Against the Conventional Wisdom: Why a Proven Executive — Not an Attorney — Should Have Final Say in Managing Legal Risk

shutterstock_2307990411-300x190

The Point

My viewpoint comes from firsthand experience.

As a lawyer who accepted a corporate client’s offer to run one of its divisions 10 years into my legal career, I was blind to basic management disciplines until I had to answer to the P&L as a general manager.

Before changing places at the client / lawyer table, I did not appreciate the contrast between the practical skills and commercial instincts it takes to run a successful business, on one hand, and the narrow technical perspective I had acquired from my Ivy League law school and top-rated Wall Street law firm, on the other.

Conventional wisdom has long dictated that general counsels, whose “management” experience consists mainly of handing assignments to other lawyers, should run Legal on their own. But their failure to control spending, their reliance on legal fire-fighting instead of systematic prevention, and their sluggish efforts at efficiency innovations, all call for a proven executive — not an attorney —  to run this vital business function.

This Matters to Your Business

Legal’s status quo in 2023:

1. Spending by corporate Legal is simply out of control.

Average legal spending among companies rose 29% year-over-year. June, 2023 Association of Corporate Counsel Benchmarking Report.

Fewer than 30% of companies made their law firms set a budget for tasks assigned to them (let alone manage to that budget afterward). 2023 Thompson Hine survey.

Last year a mere 12.4% of matters assigned to law firms used alternative fee arrangements (fixed fees with a success premium), which are the chief antidote to soaring hourly bills. LexisNexis CounselLink® 2023 Trends Report.  

2. Corporate Legal lacks systems to avoid litigation and regulatory enforcement actions before they materialize. 

When I moved from practicing law to the other side of the client / lawyer table, I found that lawsuits and rule violation proceedings didn’t just happen. They arose from an operational failure somewhere in the company.

Lawyers ought to anticipate such failures by precautionary protocols, but they don’t. Here are a couple of approaches from other professions and industries:

After Action Assessments

When used in Legal this would examine lawsuits against the company, regulatory prosecutions, or other past mishaps for lessons about future prevention. “Strategies for Learning from Failure“, Harvard Business Review, Professor Amy Edmondson.

Early Warning Protocols

For instance, a general counsel would provide the CEO of a financial firm with talking points for the sales staff about a new SEC rule. Rationale: CEO involvement signals management’s seriousness about compliance, and periodic reporting mandated from the sales staff would enable Legal to look for red flags rather than wait for a fait accompli in the form of administrative action against the company.

3. Legal’s efforts at efficiency innovations are sluggish at best.

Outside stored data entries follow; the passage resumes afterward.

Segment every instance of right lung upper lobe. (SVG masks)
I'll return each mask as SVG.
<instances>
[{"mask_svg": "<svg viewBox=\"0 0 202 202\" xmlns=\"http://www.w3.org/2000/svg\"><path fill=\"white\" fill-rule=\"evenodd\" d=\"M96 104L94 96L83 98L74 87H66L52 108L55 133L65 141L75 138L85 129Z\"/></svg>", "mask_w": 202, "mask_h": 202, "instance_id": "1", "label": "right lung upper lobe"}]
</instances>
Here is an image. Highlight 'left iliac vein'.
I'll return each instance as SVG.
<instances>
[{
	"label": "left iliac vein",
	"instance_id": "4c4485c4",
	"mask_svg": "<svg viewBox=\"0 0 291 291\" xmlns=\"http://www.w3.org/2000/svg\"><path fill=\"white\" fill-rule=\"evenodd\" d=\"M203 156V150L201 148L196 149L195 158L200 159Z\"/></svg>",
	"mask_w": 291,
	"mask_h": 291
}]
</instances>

Both law firms and corporate law departments stonewall technology adoption and process improvement that could save money, save time, and increase the accuracy of their work product.

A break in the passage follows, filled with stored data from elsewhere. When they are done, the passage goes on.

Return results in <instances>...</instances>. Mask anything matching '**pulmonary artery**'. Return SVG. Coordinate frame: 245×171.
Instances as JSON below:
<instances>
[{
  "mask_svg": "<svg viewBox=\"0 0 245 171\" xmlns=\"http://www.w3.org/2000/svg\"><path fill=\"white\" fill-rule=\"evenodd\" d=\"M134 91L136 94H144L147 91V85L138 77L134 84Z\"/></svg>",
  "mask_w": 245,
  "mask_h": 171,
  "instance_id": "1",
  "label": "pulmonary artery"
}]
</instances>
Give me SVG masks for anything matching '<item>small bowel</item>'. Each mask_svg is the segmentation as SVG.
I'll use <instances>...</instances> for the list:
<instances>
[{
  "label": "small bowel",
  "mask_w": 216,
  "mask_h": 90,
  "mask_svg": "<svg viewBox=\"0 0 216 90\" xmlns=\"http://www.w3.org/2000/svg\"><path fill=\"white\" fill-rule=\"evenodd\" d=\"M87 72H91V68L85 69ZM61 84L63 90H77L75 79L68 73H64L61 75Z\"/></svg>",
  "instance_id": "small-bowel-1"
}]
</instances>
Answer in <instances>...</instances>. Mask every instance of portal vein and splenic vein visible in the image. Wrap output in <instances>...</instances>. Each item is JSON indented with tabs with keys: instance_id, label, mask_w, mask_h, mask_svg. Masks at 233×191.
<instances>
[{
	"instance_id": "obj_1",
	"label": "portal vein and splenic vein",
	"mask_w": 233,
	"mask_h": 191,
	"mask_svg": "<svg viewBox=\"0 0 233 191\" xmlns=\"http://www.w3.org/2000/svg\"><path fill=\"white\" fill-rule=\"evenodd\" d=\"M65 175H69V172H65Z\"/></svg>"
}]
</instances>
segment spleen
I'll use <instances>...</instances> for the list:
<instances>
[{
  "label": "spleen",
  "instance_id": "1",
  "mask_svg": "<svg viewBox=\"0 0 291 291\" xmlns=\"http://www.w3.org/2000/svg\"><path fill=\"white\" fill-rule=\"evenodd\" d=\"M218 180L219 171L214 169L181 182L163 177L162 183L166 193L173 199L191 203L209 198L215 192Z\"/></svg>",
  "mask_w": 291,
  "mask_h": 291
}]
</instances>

As an example, alternative legal service providers (ALSPs) offer law firms and corporate law departments the latest legal technology and most sophisticated workflow processes.

Renowned law practice expert Bruce MacEwan: “Our data shows 3, 4, 5, as much as 7 times” greater cost efficiency using an ALSP as compared to using a law firm, with equal or greater work product quality. Despite ALSPs’ cost efficiency, Mr. MacEwan was surprised at a disconnect in their data.

94.7% of general counsels opined that ALSPs were the most effective tactic available to them, yet only 8.8% said they were actually using ALSPs.

Because …

With the legal system’s persistently increasing demands upon business enterprise, this corporate function’s status quo in 2023 is unacceptable.

Of course, only qualified, licensed lawyers, whether in law firms or in-house, should be allowed to handle corporate tasks that call for an understanding of the law or of its institutions. This is as true today as it was a century ago.

But a proven executive — not an attorney — should have final say in managing legal risk. Because corporate Legal is a business function. And that function is not exempt from the requirements of cost efficiency and management discipline to which all other functions and business units are accountable.

 

From time to time in the coming weeks I will offer some thoughts on how this can work.